Why Message Queues Change the Way You Think About System Design
by Eric Hanson, Backend Developer at Clean Systems Consulting
The Synchronous Default
Most systems are built synchronously by default. A request comes in, the application performs all the work — database writes, email sending, third-party API calls — and returns a response when everything is done. This model is simple and easy to reason about. It is also fragile: if any step in the chain fails, the whole request fails. If any step is slow, the whole request is slow.
Adding a message queue changes the model fundamentally. Instead of "do the work now, in the request," the model becomes "record the intent now, do the work later." The request returns immediately. A consumer processes the work asynchronously.

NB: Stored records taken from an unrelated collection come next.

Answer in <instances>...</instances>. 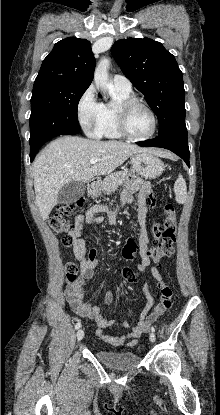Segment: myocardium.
<instances>
[{"label": "myocardium", "mask_w": 220, "mask_h": 415, "mask_svg": "<svg viewBox=\"0 0 220 415\" xmlns=\"http://www.w3.org/2000/svg\"><path fill=\"white\" fill-rule=\"evenodd\" d=\"M136 106L144 108L150 114L152 118V123H153L152 130L149 134L143 137H136V136L131 135L129 131L127 130V126H126L127 113L131 108L136 107ZM114 113H115V123H116L117 131L122 137L128 140L135 141V142L146 141L152 138L157 131L158 119H157L155 111L148 104H146L145 102L139 99L129 98V99L118 102L115 106Z\"/></svg>", "instance_id": "myocardium-1"}]
</instances>
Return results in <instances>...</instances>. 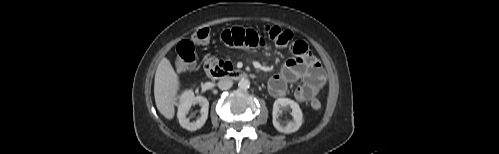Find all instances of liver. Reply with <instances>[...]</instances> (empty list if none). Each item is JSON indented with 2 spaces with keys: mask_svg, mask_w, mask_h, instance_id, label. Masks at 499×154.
<instances>
[{
  "mask_svg": "<svg viewBox=\"0 0 499 154\" xmlns=\"http://www.w3.org/2000/svg\"><path fill=\"white\" fill-rule=\"evenodd\" d=\"M180 88L179 76L167 58H163L156 70L154 97L157 109L167 119L175 115V100Z\"/></svg>",
  "mask_w": 499,
  "mask_h": 154,
  "instance_id": "6515ba94",
  "label": "liver"
}]
</instances>
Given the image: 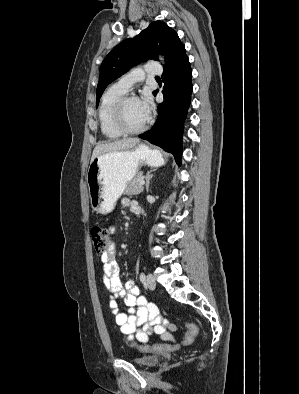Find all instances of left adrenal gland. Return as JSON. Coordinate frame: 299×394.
Returning <instances> with one entry per match:
<instances>
[{
  "label": "left adrenal gland",
  "instance_id": "1",
  "mask_svg": "<svg viewBox=\"0 0 299 394\" xmlns=\"http://www.w3.org/2000/svg\"><path fill=\"white\" fill-rule=\"evenodd\" d=\"M152 171H155V170H152ZM152 171L148 172L146 175V191L147 192H149L150 179H152V177H153V174H151Z\"/></svg>",
  "mask_w": 299,
  "mask_h": 394
}]
</instances>
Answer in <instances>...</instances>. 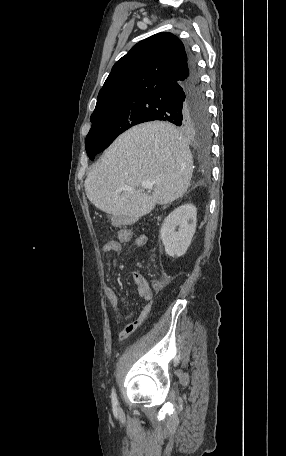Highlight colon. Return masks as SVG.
I'll return each mask as SVG.
<instances>
[{
  "label": "colon",
  "instance_id": "colon-1",
  "mask_svg": "<svg viewBox=\"0 0 286 456\" xmlns=\"http://www.w3.org/2000/svg\"><path fill=\"white\" fill-rule=\"evenodd\" d=\"M129 231H130V230H129ZM160 286H161V283L158 282V281H156V282H155V287L159 288Z\"/></svg>",
  "mask_w": 286,
  "mask_h": 456
}]
</instances>
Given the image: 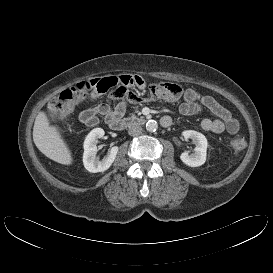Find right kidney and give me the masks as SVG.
<instances>
[{"label":"right kidney","instance_id":"1","mask_svg":"<svg viewBox=\"0 0 273 273\" xmlns=\"http://www.w3.org/2000/svg\"><path fill=\"white\" fill-rule=\"evenodd\" d=\"M104 136V130L102 128L93 129L85 138L84 141V153H83V164L84 167L91 173L104 172L112 165L119 148L113 146L107 153V155L99 160L96 157L97 142L98 139Z\"/></svg>","mask_w":273,"mask_h":273}]
</instances>
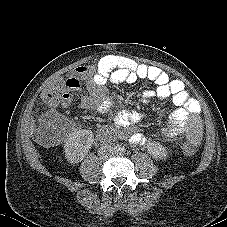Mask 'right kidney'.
I'll use <instances>...</instances> for the list:
<instances>
[{"label": "right kidney", "instance_id": "right-kidney-1", "mask_svg": "<svg viewBox=\"0 0 227 227\" xmlns=\"http://www.w3.org/2000/svg\"><path fill=\"white\" fill-rule=\"evenodd\" d=\"M94 141V135L91 130L82 129L70 133L64 144L65 158L71 164L81 162Z\"/></svg>", "mask_w": 227, "mask_h": 227}]
</instances>
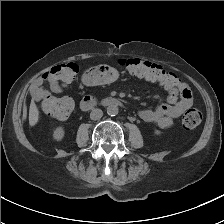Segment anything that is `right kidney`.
<instances>
[{
  "instance_id": "right-kidney-1",
  "label": "right kidney",
  "mask_w": 224,
  "mask_h": 224,
  "mask_svg": "<svg viewBox=\"0 0 224 224\" xmlns=\"http://www.w3.org/2000/svg\"><path fill=\"white\" fill-rule=\"evenodd\" d=\"M63 137H64V130H63V128L62 127L56 128V130L53 133V138L56 141H61Z\"/></svg>"
}]
</instances>
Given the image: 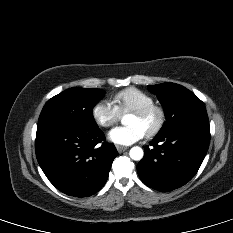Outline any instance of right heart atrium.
Wrapping results in <instances>:
<instances>
[{
  "label": "right heart atrium",
  "mask_w": 233,
  "mask_h": 233,
  "mask_svg": "<svg viewBox=\"0 0 233 233\" xmlns=\"http://www.w3.org/2000/svg\"><path fill=\"white\" fill-rule=\"evenodd\" d=\"M92 117L96 124L101 127H111L119 120L120 113L117 108L109 101H98L92 108Z\"/></svg>",
  "instance_id": "1"
}]
</instances>
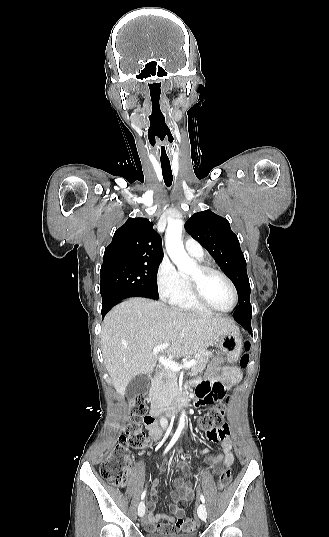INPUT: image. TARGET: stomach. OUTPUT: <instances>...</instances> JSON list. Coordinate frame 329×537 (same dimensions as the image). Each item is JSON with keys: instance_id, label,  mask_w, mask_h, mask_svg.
<instances>
[{"instance_id": "obj_1", "label": "stomach", "mask_w": 329, "mask_h": 537, "mask_svg": "<svg viewBox=\"0 0 329 537\" xmlns=\"http://www.w3.org/2000/svg\"><path fill=\"white\" fill-rule=\"evenodd\" d=\"M219 348L226 354L227 361H238L242 351V338L238 327L223 333L218 340Z\"/></svg>"}]
</instances>
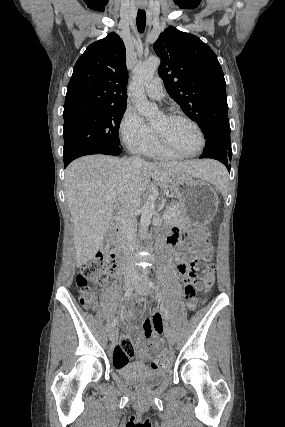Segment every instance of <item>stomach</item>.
<instances>
[{
	"instance_id": "0dacf381",
	"label": "stomach",
	"mask_w": 285,
	"mask_h": 427,
	"mask_svg": "<svg viewBox=\"0 0 285 427\" xmlns=\"http://www.w3.org/2000/svg\"><path fill=\"white\" fill-rule=\"evenodd\" d=\"M170 188L179 201L183 220L200 226L214 218L219 201L216 190L208 182L185 175L175 178Z\"/></svg>"
}]
</instances>
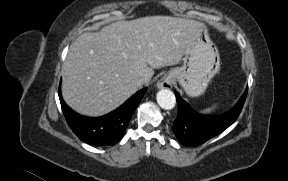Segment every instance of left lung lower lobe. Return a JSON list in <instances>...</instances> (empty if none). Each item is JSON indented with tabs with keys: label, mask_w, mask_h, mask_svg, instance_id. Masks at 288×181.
Instances as JSON below:
<instances>
[{
	"label": "left lung lower lobe",
	"mask_w": 288,
	"mask_h": 181,
	"mask_svg": "<svg viewBox=\"0 0 288 181\" xmlns=\"http://www.w3.org/2000/svg\"><path fill=\"white\" fill-rule=\"evenodd\" d=\"M247 90L238 103L227 113L216 117L202 116L194 112L177 93L178 115L172 130L178 141L185 146L200 145L227 129L239 116L246 99Z\"/></svg>",
	"instance_id": "0a47b994"
}]
</instances>
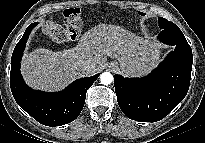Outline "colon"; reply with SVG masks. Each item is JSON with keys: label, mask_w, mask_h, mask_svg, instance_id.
<instances>
[{"label": "colon", "mask_w": 205, "mask_h": 143, "mask_svg": "<svg viewBox=\"0 0 205 143\" xmlns=\"http://www.w3.org/2000/svg\"><path fill=\"white\" fill-rule=\"evenodd\" d=\"M64 25L48 21L44 32L56 43H66L77 39L82 24L81 11L77 7L66 8L63 13Z\"/></svg>", "instance_id": "colon-1"}]
</instances>
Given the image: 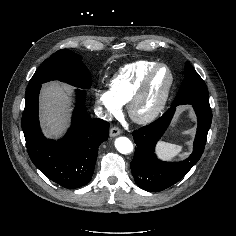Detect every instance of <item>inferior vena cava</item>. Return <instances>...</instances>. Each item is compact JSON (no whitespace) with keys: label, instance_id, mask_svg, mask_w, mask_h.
<instances>
[{"label":"inferior vena cava","instance_id":"inferior-vena-cava-1","mask_svg":"<svg viewBox=\"0 0 236 236\" xmlns=\"http://www.w3.org/2000/svg\"><path fill=\"white\" fill-rule=\"evenodd\" d=\"M94 112L98 118L101 119H111V114H108L103 110V107L101 105H97L94 109Z\"/></svg>","mask_w":236,"mask_h":236}]
</instances>
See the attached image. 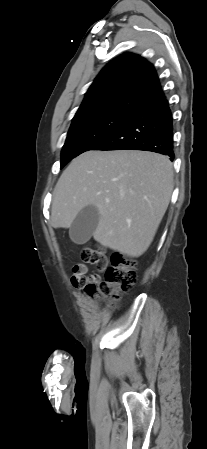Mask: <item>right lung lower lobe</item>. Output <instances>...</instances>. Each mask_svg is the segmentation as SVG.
I'll return each instance as SVG.
<instances>
[{"instance_id":"98d812e1","label":"right lung lower lobe","mask_w":207,"mask_h":449,"mask_svg":"<svg viewBox=\"0 0 207 449\" xmlns=\"http://www.w3.org/2000/svg\"><path fill=\"white\" fill-rule=\"evenodd\" d=\"M173 118L165 95L132 114L92 150H145L174 158Z\"/></svg>"}]
</instances>
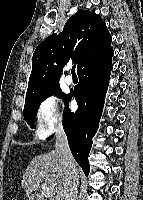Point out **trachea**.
<instances>
[{
    "mask_svg": "<svg viewBox=\"0 0 143 200\" xmlns=\"http://www.w3.org/2000/svg\"><path fill=\"white\" fill-rule=\"evenodd\" d=\"M71 73H72L73 76H76V66L72 67Z\"/></svg>",
    "mask_w": 143,
    "mask_h": 200,
    "instance_id": "1",
    "label": "trachea"
}]
</instances>
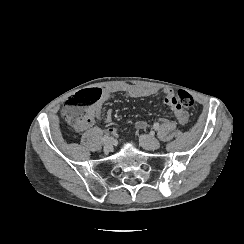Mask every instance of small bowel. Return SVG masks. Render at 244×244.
<instances>
[{
	"label": "small bowel",
	"mask_w": 244,
	"mask_h": 244,
	"mask_svg": "<svg viewBox=\"0 0 244 244\" xmlns=\"http://www.w3.org/2000/svg\"><path fill=\"white\" fill-rule=\"evenodd\" d=\"M97 90H99L101 93L100 99L94 105L89 106L86 109L89 112L91 117L90 127H92L97 120L102 118L103 104L106 101H108L114 94L122 93L132 98H145L157 92V90L152 87L133 86L129 84H111L102 89H97ZM163 93L165 94L163 103L166 106H170L172 108L173 114L176 117L178 123L181 125H185L189 120L188 112L182 107H179L172 103L173 92L171 89L166 88L163 90ZM104 119L106 122H111L112 121L111 112H107L105 114ZM136 126L140 129H145L147 127V123L144 121H138L136 123Z\"/></svg>",
	"instance_id": "c3829d8e"
}]
</instances>
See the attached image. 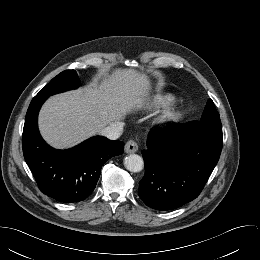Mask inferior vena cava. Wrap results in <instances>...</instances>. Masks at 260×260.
Segmentation results:
<instances>
[{
	"instance_id": "inferior-vena-cava-1",
	"label": "inferior vena cava",
	"mask_w": 260,
	"mask_h": 260,
	"mask_svg": "<svg viewBox=\"0 0 260 260\" xmlns=\"http://www.w3.org/2000/svg\"><path fill=\"white\" fill-rule=\"evenodd\" d=\"M122 131H123V123L116 122L102 129L100 134L110 140H116L121 136Z\"/></svg>"
}]
</instances>
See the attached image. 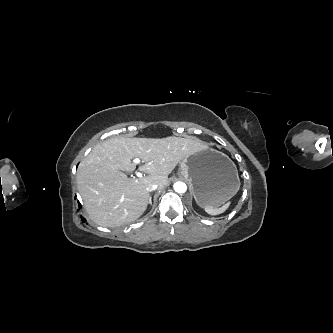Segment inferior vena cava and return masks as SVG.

The two operations are decoupled in time.
This decoupling has consequences that go beyond performance.
What Decoupling Actually Gives You
Producer-consumer independence. When the service responsible for sending emails is down, a synchronous system returns errors to users trying to trigger email-sending actions. A queue-based system accepts the action, persists the message to the queue, and sends the email when the email service recovers. The user experience is preserved. The email is just delayed.
This is not magic — it requires that delayed processing is acceptable for the operation. For a welcome email, a 10-minute delay is fine. For a two-factor authentication code, it is not. The design decision is identifying which operations can tolerate async processing.
Backpressure and rate limiting. A consumer pulls messages at a rate it can handle. If the producer generates messages faster than the consumer can process them, messages queue up. The queue absorbs the burst. The consumer processes at a steady rate. Without a queue, the producer would overwhelm the consumer, causing failures or cascading latency.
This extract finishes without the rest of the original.